Berdasarkan sifatnya,  utang dapat dikelompokan menjadi dua, yaitu  utang yang bersifat konsumtif dan utang yang bersifat produktif. Utang yang bersifat konsumtif, adalah utang dilakukan hanya semata-mata untuk memenuhi hasrat konsumsi yang bukan merupakan prioritas ataupun model investasi (style ; selera tinggi ekonomi lemah) yaitu suatu sikap yang diperlihatkan kepada publik sebagai upaya menutupi gengsi, berfoya-foya yang tak sebanding dengan pendapatan. Yang kedua, adalah  utang yang bersifat produktif yaitu utang yang ketika angsurannya dibayar oleh Tenant (penyewa) dan kita masih punya saving (simpanan per bulannya: sewa - angsuran per bulannya). Sebagai contoh misalkan, saya membeli sebuah rumah seharga Rp120.000.000,00 dengan uang yang diperoleh dari pinjaman bank, bunga 10% jangka waktu 12 bulan. Angsuran per bulannya sebesar Rp11.000.000,00 termasuk bunga. Dikontrakan, sebesar  Rp12.000.000,00 per bulan.
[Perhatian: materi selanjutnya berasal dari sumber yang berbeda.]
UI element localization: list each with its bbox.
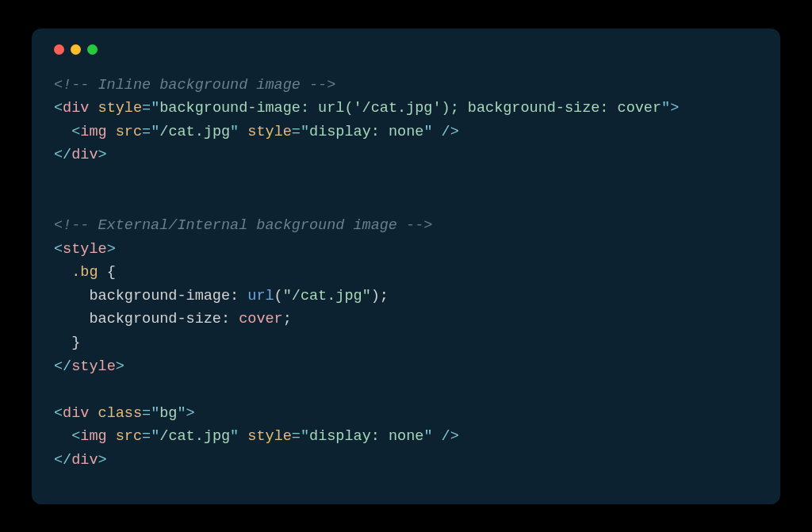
code-token: /cat.jpg: [159, 124, 230, 140]
code-token: :: [230, 288, 247, 304]
code-token: >: [116, 358, 124, 375]
code-token: [54, 288, 89, 304]
code-token: style: [63, 241, 107, 258]
code-token: ": [151, 405, 159, 422]
code-token: =: [142, 124, 151, 140]
code-token: ": [230, 428, 239, 445]
code-token: ": [301, 428, 309, 445]
code-token: >: [98, 452, 107, 469]
code-token: >: [107, 241, 116, 258]
code-token: ": [423, 124, 432, 140]
code-token: =: [292, 428, 301, 445]
code-token: =: [142, 405, 151, 422]
code-token: div: [71, 147, 98, 163]
code-token: :: [221, 311, 239, 327]
code-token: =: [142, 428, 151, 445]
code-token: class: [98, 405, 143, 422]
code-token: style: [247, 428, 292, 445]
code-token: (: [274, 288, 283, 304]
code-token: [54, 335, 71, 351]
code-token: />: [433, 124, 459, 140]
code-token: div: [63, 405, 89, 422]
code-token: .bg: [71, 264, 98, 281]
code-token: ": [230, 124, 239, 140]
code-token: cover: [239, 311, 283, 327]
code-token: <: [54, 241, 63, 258]
code-token: background-image: [89, 288, 230, 304]
code-token: url: [247, 288, 274, 304]
code-token: ": [661, 100, 670, 117]
code-token: ": [151, 100, 159, 117]
code-token: />: [433, 428, 459, 445]
traffic-lights: [54, 44, 758, 55]
code-token: {: [98, 264, 116, 281]
code-token: [54, 264, 71, 281]
code-token: display: none: [309, 124, 423, 140]
code-token: src: [116, 428, 142, 445]
code-comment: <!-- Inline background image -->: [54, 77, 335, 94]
code-token: style: [247, 124, 292, 140]
code-token: style: [98, 100, 143, 117]
code-token: ;: [283, 311, 292, 327]
code-block: <!-- Inline background image --> <div st…: [54, 74, 758, 473]
code-token: </: [54, 452, 71, 469]
code-token: }: [71, 335, 80, 351]
code-token: >: [186, 405, 195, 422]
code-token: div: [63, 100, 89, 117]
code-token: <: [54, 100, 63, 117]
code-window: <!-- Inline background image --> <div st…: [32, 29, 780, 504]
close-icon[interactable]: [54, 44, 64, 55]
code-token: ": [151, 428, 159, 445]
code-token: >: [98, 147, 107, 163]
code-token: ": [301, 124, 309, 140]
code-token: bg: [159, 405, 177, 422]
code-comment: <!-- External/Internal background image …: [54, 217, 432, 234]
maximize-icon[interactable]: [87, 44, 98, 55]
code-token: ": [423, 428, 432, 445]
code-token: =: [292, 124, 301, 140]
code-token: </: [54, 147, 71, 163]
code-token: ): [371, 288, 380, 304]
code-token: ": [151, 124, 159, 140]
code-token: <: [71, 428, 80, 445]
code-token: </: [54, 358, 71, 375]
code-token: div: [71, 452, 98, 469]
code-token: background-size: [89, 311, 221, 327]
code-token: display: none: [309, 428, 423, 445]
code-token: ": [362, 288, 371, 304]
code-token: /cat.jpg: [292, 288, 362, 304]
code-token: [54, 311, 89, 327]
code-token: background-image: url('/cat.jpg'); backg…: [159, 100, 661, 117]
code-token: style: [71, 358, 116, 375]
code-token: <: [71, 124, 80, 140]
code-token: >: [670, 100, 679, 117]
code-token: src: [116, 124, 142, 140]
minimize-icon[interactable]: [71, 44, 81, 55]
code-token: ": [283, 288, 292, 304]
code-token: ;: [380, 288, 389, 304]
code-token: [54, 428, 71, 445]
code-token: <: [54, 405, 63, 422]
code-token: /cat.jpg: [159, 428, 230, 445]
code-token: img: [80, 124, 106, 140]
code-token: =: [142, 100, 151, 117]
code-token: img: [80, 428, 106, 445]
code-token: ": [177, 405, 186, 422]
code-token: [54, 124, 71, 140]
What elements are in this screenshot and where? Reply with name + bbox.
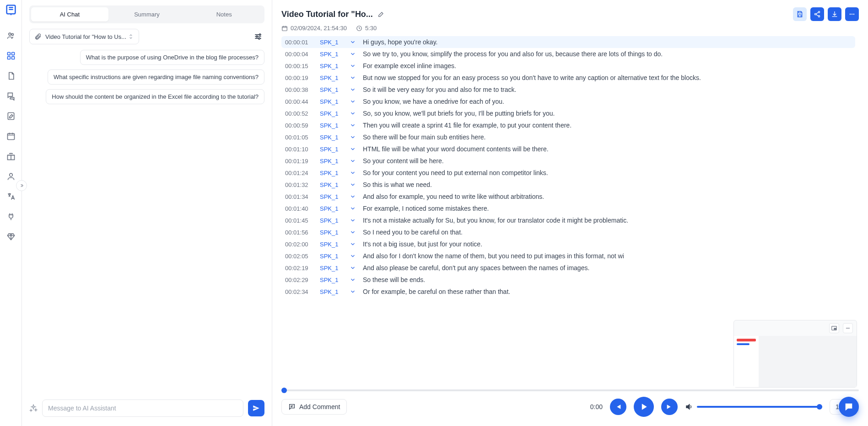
chevron-down-icon[interactable] bbox=[349, 146, 356, 152]
transcript-row[interactable]: 00:01:56SPK_1So I need you to be careful… bbox=[281, 226, 855, 238]
transcript-speaker[interactable]: SPK_1 bbox=[320, 86, 343, 93]
edit-icon[interactable] bbox=[6, 112, 16, 121]
transcript-speaker[interactable]: SPK_1 bbox=[320, 75, 343, 81]
transcript-speaker[interactable]: SPK_1 bbox=[320, 146, 343, 153]
transcript-row[interactable]: 00:01:05SPK_1So there will be four main … bbox=[281, 131, 855, 143]
chevron-down-icon[interactable] bbox=[349, 86, 356, 93]
transcript-speaker[interactable]: SPK_1 bbox=[320, 253, 343, 260]
tab-ai-chat[interactable]: AI Chat bbox=[31, 7, 108, 21]
transcript-speaker[interactable]: SPK_1 bbox=[320, 205, 343, 212]
transcript-speaker[interactable]: SPK_1 bbox=[320, 241, 343, 248]
chevron-down-icon[interactable] bbox=[349, 205, 356, 212]
chevron-down-icon[interactable] bbox=[349, 98, 356, 105]
transcript-speaker[interactable]: SPK_1 bbox=[320, 217, 343, 224]
transcript-row[interactable]: 00:01:10SPK_1HTML file will be what your… bbox=[281, 143, 855, 155]
prev-button[interactable] bbox=[610, 399, 626, 415]
transcript-row[interactable]: 00:01:32SPK_1So this is what we need. bbox=[281, 179, 855, 191]
share-button[interactable] bbox=[810, 7, 824, 21]
transcript-row[interactable]: 00:02:19SPK_1And also please be careful,… bbox=[281, 262, 855, 274]
diamond-icon[interactable] bbox=[6, 232, 16, 241]
chevron-down-icon[interactable] bbox=[349, 217, 356, 224]
suggestion-chip[interactable]: What is the purpose of using OneDrive in… bbox=[80, 50, 264, 65]
next-button[interactable] bbox=[661, 399, 678, 415]
transcript-speaker[interactable]: SPK_1 bbox=[320, 277, 343, 283]
transcript-row[interactable]: 00:02:00SPK_1It's not a big issue, but j… bbox=[281, 238, 855, 250]
transcript-row[interactable]: 00:01:19SPK_1So your content will be her… bbox=[281, 155, 855, 167]
document-icon[interactable] bbox=[6, 71, 16, 80]
transcript-speaker[interactable]: SPK_1 bbox=[320, 193, 343, 200]
transcript-row[interactable]: 00:01:24SPK_1So for your content you nee… bbox=[281, 167, 855, 179]
transcript-speaker[interactable]: SPK_1 bbox=[320, 265, 343, 272]
transcript-speaker[interactable]: SPK_1 bbox=[320, 158, 343, 165]
translate-icon[interactable] bbox=[6, 192, 16, 201]
transcript-speaker[interactable]: SPK_1 bbox=[320, 110, 343, 117]
file-select[interactable]: Video Tutorial for "How to Us... bbox=[29, 29, 139, 44]
transcript-row[interactable]: 00:00:04SPK_1So we try to, you know, sim… bbox=[281, 48, 855, 60]
chevron-down-icon[interactable] bbox=[349, 110, 356, 117]
chevron-down-icon[interactable] bbox=[349, 75, 356, 81]
chevron-down-icon[interactable] bbox=[349, 134, 356, 140]
expand-rail-button[interactable] bbox=[16, 180, 27, 191]
people-icon[interactable] bbox=[6, 31, 16, 40]
pip-button[interactable] bbox=[829, 323, 839, 333]
filter-button[interactable] bbox=[252, 30, 264, 43]
gift-icon[interactable] bbox=[6, 152, 16, 161]
volume-slider[interactable] bbox=[697, 406, 822, 408]
transcript-speaker[interactable]: SPK_1 bbox=[320, 63, 343, 69]
transcript-row[interactable]: 00:00:38SPK_1So it will be very easy for… bbox=[281, 84, 855, 96]
transcript-speaker[interactable]: SPK_1 bbox=[320, 122, 343, 129]
chevron-down-icon[interactable] bbox=[349, 51, 356, 57]
chevron-down-icon[interactable] bbox=[349, 288, 356, 295]
transcript-row[interactable]: 00:01:34SPK_1And also for example, you n… bbox=[281, 191, 855, 202]
plug-icon[interactable] bbox=[6, 212, 16, 221]
more-button[interactable] bbox=[845, 7, 859, 21]
minimize-button[interactable] bbox=[843, 323, 853, 333]
transcript-row[interactable]: 00:00:01SPK_1Hi guys, hope you're okay. bbox=[281, 36, 855, 48]
transcript-row[interactable]: 00:00:52SPK_1So, so you know, we'll put … bbox=[281, 107, 855, 119]
chevron-down-icon[interactable] bbox=[349, 122, 356, 128]
chat-icon[interactable] bbox=[6, 91, 16, 101]
add-comment-button[interactable]: Add Comment bbox=[281, 399, 347, 415]
transcript-speaker[interactable]: SPK_1 bbox=[320, 170, 343, 176]
chat-input[interactable] bbox=[42, 399, 243, 417]
transcript-row[interactable]: 00:01:45SPK_1It's not a mistake actually… bbox=[281, 214, 855, 226]
calendar-icon[interactable] bbox=[6, 132, 16, 141]
play-button[interactable] bbox=[634, 397, 654, 417]
transcript-row[interactable]: 00:00:59SPK_1Then you will create a spri… bbox=[281, 119, 855, 131]
chevron-down-icon[interactable] bbox=[349, 158, 356, 164]
tab-notes[interactable]: Notes bbox=[185, 7, 263, 21]
chevron-down-icon[interactable] bbox=[349, 277, 356, 283]
chevron-down-icon[interactable] bbox=[349, 193, 356, 200]
suggestion-chip[interactable]: How should the content be organized in t… bbox=[46, 89, 264, 104]
transcript-speaker[interactable]: SPK_1 bbox=[320, 134, 343, 141]
transcript-speaker[interactable]: SPK_1 bbox=[320, 51, 343, 58]
chevron-down-icon[interactable] bbox=[349, 229, 356, 235]
transcript-speaker[interactable]: SPK_1 bbox=[320, 98, 343, 105]
chevron-down-icon[interactable] bbox=[349, 265, 356, 271]
save-button[interactable] bbox=[793, 7, 807, 21]
help-fab[interactable] bbox=[839, 397, 859, 417]
transcript-row[interactable]: 00:00:19SPK_1But now we stopped for you … bbox=[281, 72, 855, 84]
transcript-speaker[interactable]: SPK_1 bbox=[320, 229, 343, 236]
video-thumbnail-body[interactable] bbox=[734, 336, 857, 387]
volume-handle[interactable] bbox=[817, 404, 822, 410]
download-button[interactable] bbox=[828, 7, 841, 21]
tab-summary[interactable]: Summary bbox=[108, 7, 186, 21]
chevron-down-icon[interactable] bbox=[349, 181, 356, 188]
chevron-down-icon[interactable] bbox=[349, 39, 356, 45]
grid-icon[interactable] bbox=[6, 51, 16, 60]
progress-handle[interactable] bbox=[281, 388, 287, 393]
transcript-row[interactable]: 00:00:15SPK_1For example excel inline im… bbox=[281, 60, 855, 72]
volume-icon[interactable] bbox=[685, 403, 693, 411]
transcript-row[interactable]: 00:02:05SPK_1And also for I don't know t… bbox=[281, 250, 855, 262]
transcript-speaker[interactable]: SPK_1 bbox=[320, 288, 343, 295]
transcript-row[interactable]: 00:01:40SPK_1For example, I noticed some… bbox=[281, 202, 855, 214]
transcript-row[interactable]: 00:02:29SPK_1So these will be ends. bbox=[281, 274, 855, 286]
chevron-down-icon[interactable] bbox=[349, 253, 356, 259]
transcript-speaker[interactable]: SPK_1 bbox=[320, 39, 343, 46]
suggestion-chip[interactable]: What specific instructions are given reg… bbox=[48, 69, 264, 85]
send-button[interactable] bbox=[248, 400, 264, 416]
chevron-down-icon[interactable] bbox=[349, 63, 356, 69]
transcript-row[interactable]: 00:02:34SPK_1Or for example, be careful … bbox=[281, 286, 855, 298]
progress-bar[interactable] bbox=[281, 389, 859, 391]
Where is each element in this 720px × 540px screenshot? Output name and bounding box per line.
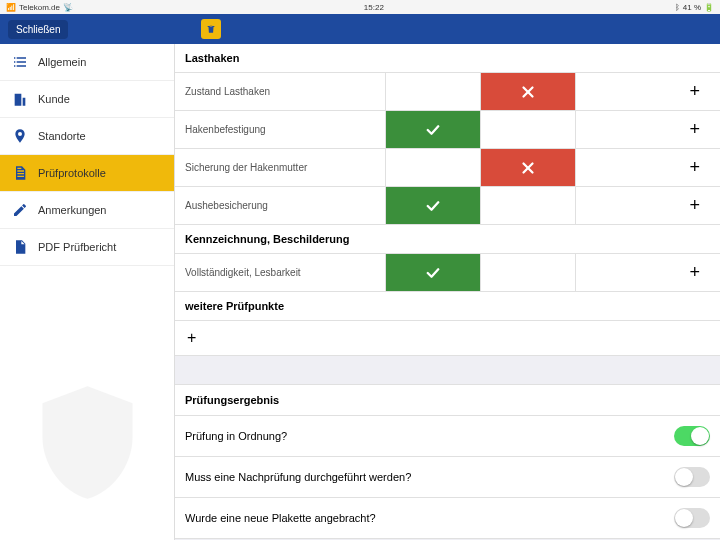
add-checkpoint-button[interactable]: + [175,321,720,356]
building-icon [12,91,28,107]
battery-icon: 🔋 [704,3,714,12]
pdf-icon [12,239,28,255]
bad-cell[interactable] [480,73,575,110]
bad-cell[interactable] [480,187,575,224]
ok-cell[interactable] [385,254,480,291]
battery-text: 41 % [683,3,701,12]
sidebar: Allgemein Kunde Standorte Prüfprotokolle… [0,44,175,540]
bluetooth-icon: ᛒ [675,3,680,12]
status-time: 15:22 [364,3,384,12]
carrier-text: Telekom.de [19,3,60,12]
signal-icon: 📶 [6,3,16,12]
ok-cell[interactable] [385,149,480,186]
bad-cell[interactable] [480,149,575,186]
result-row: Prüfung in Ordnung? [175,416,720,457]
checkpoint-row: Zustand Lasthaken+ [175,73,720,111]
checkpoint-label: Zustand Lasthaken [175,73,385,110]
sidebar-item-label: Anmerkungen [38,204,107,216]
expand-button[interactable]: + [575,73,720,110]
sidebar-item-label: Kunde [38,93,70,105]
checkpoint-label: Aushebesicherung [175,187,385,224]
section-header: weitere Prüfpunkte [175,292,720,321]
checkpoint-row: Sicherung der Hakenmutter+ [175,149,720,187]
location-icon [12,128,28,144]
checkpoint-label: Hakenbefestigung [175,111,385,148]
result-label: Muss eine Nachprüfung durchgeführt werde… [185,471,411,483]
section-header: Kennzeichnung, Beschilderung [175,225,720,254]
sidebar-item-standorte[interactable]: Standorte [0,118,174,155]
list-icon [12,54,28,70]
sidebar-item-kunde[interactable]: Kunde [0,81,174,118]
pencil-icon [12,202,28,218]
toggle-switch[interactable] [674,467,710,487]
checkpoint-row: Hakenbefestigung+ [175,111,720,149]
expand-button[interactable]: + [575,149,720,186]
toggle-switch[interactable] [674,508,710,528]
ok-cell[interactable] [385,73,480,110]
result-row: Muss eine Nachprüfung durchgeführt werde… [175,457,720,498]
toggle-switch[interactable] [674,426,710,446]
result-row: Wurde eine neue Plakette angebracht? [175,498,720,539]
ok-cell[interactable] [385,187,480,224]
trash-icon [206,24,216,34]
checkpoint-row: Vollständigkeit, Lesbarkeit+ [175,254,720,292]
sidebar-item-pruefprotokolle[interactable]: Prüfprotokolle [0,155,174,192]
bad-cell[interactable] [480,254,575,291]
sidebar-item-label: Standorte [38,130,86,142]
expand-button[interactable]: + [575,111,720,148]
document-icon [12,165,28,181]
top-bar: Schließen [0,14,720,44]
result-label: Wurde eine neue Plakette angebracht? [185,512,376,524]
section-header: Lasthaken [175,44,720,73]
checkpoint-label: Vollständigkeit, Lesbarkeit [175,254,385,291]
trash-button[interactable] [201,19,221,39]
ok-cell[interactable] [385,111,480,148]
status-bar: 📶 Telekom.de 📡 15:22 ᛒ 41 % 🔋 [0,0,720,14]
checkpoint-row: Aushebesicherung+ [175,187,720,225]
expand-button[interactable]: + [575,254,720,291]
wifi-icon: 📡 [63,3,73,12]
sidebar-item-label: Prüfprotokolle [38,167,106,179]
result-header: Prüfungsergebnis [175,384,720,416]
sidebar-item-anmerkungen[interactable]: Anmerkungen [0,192,174,229]
main-content[interactable]: Lasthaken Zustand Lasthaken+Hakenbefesti… [175,44,720,540]
result-label: Prüfung in Ordnung? [185,430,287,442]
checkpoint-label: Sicherung der Hakenmutter [175,149,385,186]
sidebar-item-label: PDF Prüfbericht [38,241,116,253]
bad-cell[interactable] [480,111,575,148]
sidebar-item-allgemein[interactable]: Allgemein [0,44,174,81]
expand-button[interactable]: + [575,187,720,224]
sidebar-item-pdf[interactable]: PDF Prüfbericht [0,229,174,266]
sidebar-item-label: Allgemein [38,56,86,68]
close-button[interactable]: Schließen [8,20,68,39]
shield-watermark-icon [20,365,155,520]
Maka saving-nya sebesar Rp1.000.000,00 per bulan[2]. Lalu, apa kaitannya dengan ULN kita?, berikut saya jelaskan.
 Dalam kaitannya dengan ULN RI, penulis membuat logika singkat. Logikanya sederhana, A=L+E (A=aset, L=liabilitas dan E=ekuitas). Salah satu cara untuk meningkatkan nilai aset adalah berhutang yaitu mencari modal tambahan. Dengan catatan, besaran porsi utang diproyeksikan sebanding dengan Modal Dasar (E). Atau setidaknya, kombinasi (E) x Peluang Pasarnya mampu menutupi besaran Utang. Dsalam tulisan ini, saya  menganalogikan (E) dengan objek wisata kita. Dan utang (L) yang kita peroleh untuk meningkatkan Value added (nilai tambah dapat berupa insfrastruktur, peningkatan kapasitas baik dari segi keamanan maupun fasilitas penunjang lainnya). Sehingga, semakin tinggi utang aset pun semakin bernilai, dan tentunya berdampak baik terhadap pertumbuhan ekonomi jangka panjang karena berdampak pada intensitas investasi baik PMD maupun PMA. Disamping itu, ada dampak multipliernya (Multiplier effect), yaitu dapat meningkatkan kesempatan kerja, meningkatkan transakasi asing terhadap apresiasi rupiah (IDR) terhadap mata uang asing, dengan ekspektasi meningkatnya  wisata asing.  
Untuk diketahui, utang kita masih dalam kondisi wajar sekitar 30-35 % lebih kecil dari ambang batas pada penetapan ULN RI,  yaitu 60% rationya terhadap PDB (produk domestik bruto). Artinya, total utang kita masih dalam batas  kemampuan membayar, yaitu kemampuan semua sumber daya yang kita miliki dengan segala potensinya.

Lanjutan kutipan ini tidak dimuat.